There is understandable concern throughout our global connection that this may lead to a split of the United Methodist Church. It is predicted by some that those factions that feel as though they are on the losing end will leave the United Methodist Church. I confess that these possibilities fill me with a tremendous sadness. After all, I am a cradle Methodist. For perspective, though, it may prove healthy to remember that there is conflict in the early church starting in the Book of Acts, and continuing throughout history. Even within Methodism, we have had violent disagreements over slavery, divorce, and the ordination of women. I remind all of us that we have had several ordained women here at FUMC Sachse, and our current Music Minister is the Reverend Debbie Chapman. People leave churches and start anew at other churches for a variety of reasons. I mention all of this to say that regardless of how the voting goes in St. Louis, people will leave Methodism.
As our friend Brady Waters rightly observed, this is all distracting us from the main things of our faith. Those include love of God and neighbor, and service to our neighbor in need. Those include the grace of God, the forgiveness of our sins and a place in the eternal kingdom, because of Jesus. Those include the guidance and wisdom of the Holy Spirit. They include the availability of baptism to ALL people, and our communion table, which is open to ALL people. I believe strongly that our United Methodist witness to all of these things is among the most convincing and powerful in the world. This is the reason that a potential split saddens me. No Christian Protestant denomination raises and donates more money to the poor, the hungry, and those ravaged by natural disaster than we do. (Our Catholic neighbors are ahead of us, but they had a huge head start.) Nobody travels the globe to undertake missions of mercy and justice like we do, whether those projects are across the globe, across the nation, across the state, or across the street. In my life, I have participated in countless mission efforts. In all those years, nobody who has received a plate of food from me, or whose roof I have replaced, or in front of whose home I have installed a wheelchair ramp has ever asked me about my sexuality. However, they have asked me about Jesus, and they have asked me about our church.

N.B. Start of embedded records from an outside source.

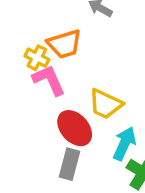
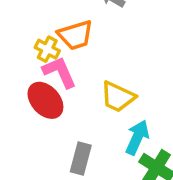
red ellipse: (75, 128) -> (45, 100), moved

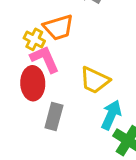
red ellipse: (45, 100) -> (33, 83), turned 40
gray rectangle: (81, 159) -> (54, 116), moved

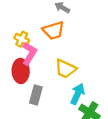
orange trapezoid: (58, 27) -> (53, 30), moved
pink L-shape: (45, 59) -> (29, 53), turned 55

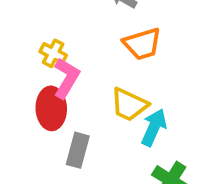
orange trapezoid: (53, 30) -> (142, 44), moved
cyan arrow: (77, 94) -> (154, 127), moved

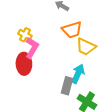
yellow trapezoid: (129, 105) -> (86, 47), moved
gray rectangle: (78, 150) -> (67, 86), moved

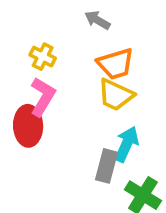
yellow cross: (25, 35) -> (43, 57), moved
yellow trapezoid: (86, 47) -> (116, 95), moved

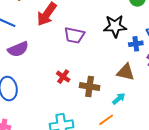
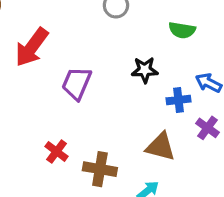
black star: (115, 26) -> (145, 70), size x0.7
purple trapezoid: (74, 35) -> (77, 83), turned 100

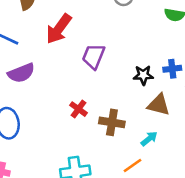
black star: (145, 70) -> (143, 75), moved

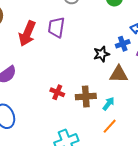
purple trapezoid: (94, 56) -> (56, 27), moved
cyan arrow: (149, 139) -> (109, 104), moved

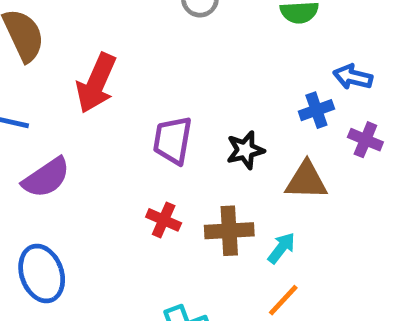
purple trapezoid: (56, 27) -> (173, 140), moved
black star: (101, 54) -> (245, 150), moved

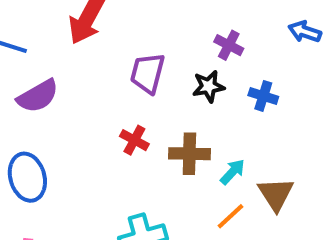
blue cross: (316, 110) -> (263, 96), moved, turned 32
purple cross: (365, 140) -> (229, 45), moved
brown triangle: (306, 181) -> (276, 194), moved, turned 51

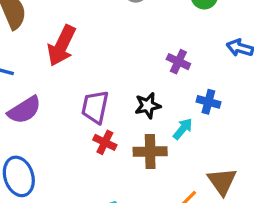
purple trapezoid: (147, 73) -> (95, 107), moved
black star: (209, 86) -> (148, 106), moved
cyan arrow: (233, 172) -> (183, 129), moved

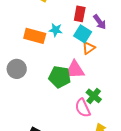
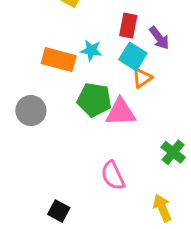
green pentagon: (60, 77) -> (94, 100), moved
green cross: (94, 96) -> (173, 152), moved
pink semicircle: (83, 108) -> (113, 175), moved

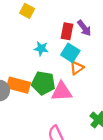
purple arrow: (159, 38) -> (84, 28), moved
orange rectangle: (59, 60) -> (19, 85), moved

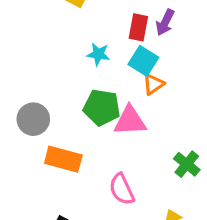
purple arrow: (84, 28) -> (165, 22), turned 63
orange rectangle: (19, 85) -> (63, 159), moved

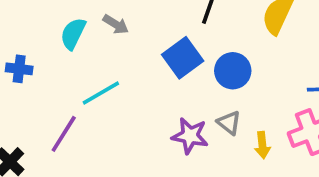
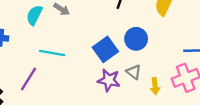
blue square: (183, 58) -> (105, 49), moved
cyan line: (101, 93) -> (52, 53), turned 40

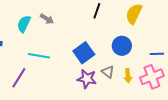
blue circle: (136, 39) -> (122, 46), moved
yellow arrow: (155, 86) -> (128, 76), moved

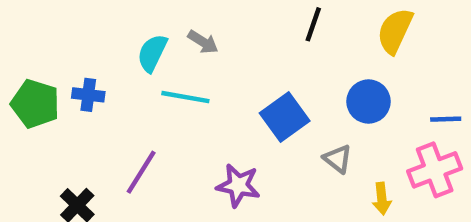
cyan line: (39, 56) -> (185, 97), moved
yellow arrow: (128, 76) -> (382, 199), moved
purple star: (87, 79) -> (238, 185), moved

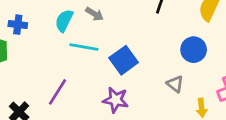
blue cross: (88, 95) -> (18, 25), moved
blue square: (285, 117) -> (124, 60), moved

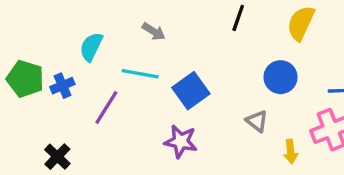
cyan semicircle: (64, 21) -> (91, 47), moved
blue cross: (18, 25) -> (62, 86), moved, turned -30
purple line: (57, 92) -> (106, 108), moved

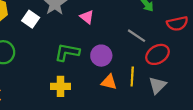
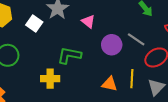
purple circle: (101, 56) -> (112, 45), moved
yellow cross: (60, 86) -> (50, 79), moved

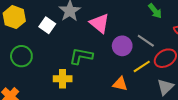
pink triangle: (88, 21) -> (100, 23), size x1.5
yellow line: (132, 79) -> (142, 66), moved, turned 54

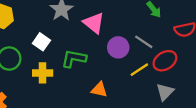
white square: (47, 25) -> (41, 42), moved
yellow cross: (63, 79) -> (43, 73), moved
orange triangle: (120, 84) -> (99, 90), moved

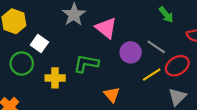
white square: (41, 42) -> (39, 43), moved
orange triangle: (99, 90) -> (112, 95), turned 36

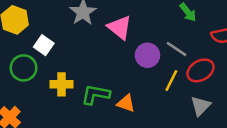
green L-shape: (86, 64) -> (96, 94), moved
yellow line: (152, 75) -> (171, 81), turned -30
orange triangle: (112, 95) -> (126, 103), turned -30

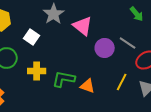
white square: (44, 45) -> (32, 37), moved
yellow line: (171, 81) -> (122, 82), moved

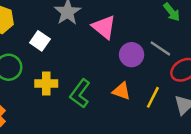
green L-shape: (64, 79) -> (80, 94), turned -65
orange triangle: (88, 86) -> (121, 91), moved

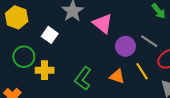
yellow cross: (46, 84) -> (45, 70), moved
yellow line: (153, 97) -> (142, 71), moved, turned -60

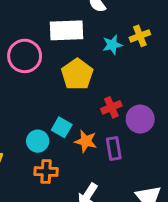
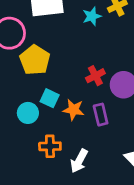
yellow pentagon: (77, 74) -> (35, 60), moved
orange cross: (46, 172) -> (50, 146), moved

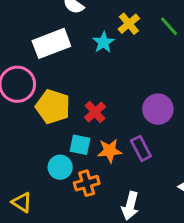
red cross: (95, 76) -> (95, 112), moved
orange cross: (50, 146) -> (87, 183), moved

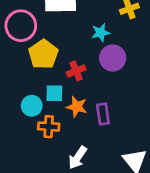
cyan star: (104, 42) -> (101, 33), moved
purple circle: (158, 109) -> (113, 58), moved
cyan square: (80, 145) -> (54, 93), turned -30

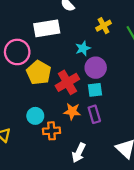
red cross: (76, 71) -> (67, 82), size x1.5
cyan square: (54, 93) -> (95, 90), moved

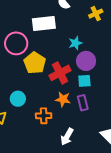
yellow cross: (104, 26) -> (96, 14), moved
cyan circle: (35, 116) -> (18, 99), moved

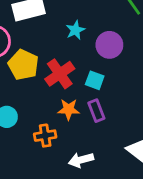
purple circle: (86, 61) -> (109, 45), moved
cyan square: (84, 81) -> (95, 80), turned 32
white arrow: (67, 137) -> (81, 160), turned 54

No matter how the voting goes in St. Louis, on the day after that, we are still a church of Jesus Christ. We still have a mission field to serve and to visit. We still have disciples to make for Jesus Christ for the transformation of the world. We still have children to teach and youth to shape. We still have neighbors who are sick, mourning, or lonely. In the coming weeks, you will see a sign-up sheet in the Welcome Center inviting you to devote a fifteen-minute block of time to prayer for the General Conference in St. Louis during the days of the Conference, Feb 24-26. Whether you are at home or at work or at school, take time to pray for our United Methodist Connection, for God’s wisdom to prevail, for us to remain loving. Our sanctuary will be open on those days for anybody who would like to come in for prayer.
It is for these reasons that we will emphasize a theme of “Unity” in our worship services in February. As the founder of the Methodist movement, John Wesley, once said, “Though our minds may not be alike, cannot our hearts be alike.” There will always be points of disagreement among any group of people. For us, our list of disagreements pales in comparison with the list of things on which we agree, which is the above paragraph about “main things.”
In the name of the God who creates us, the Son who redeems us and claims us as his own, and the Spirit who sustains us, for the good of our neighbors in need, we must remain together.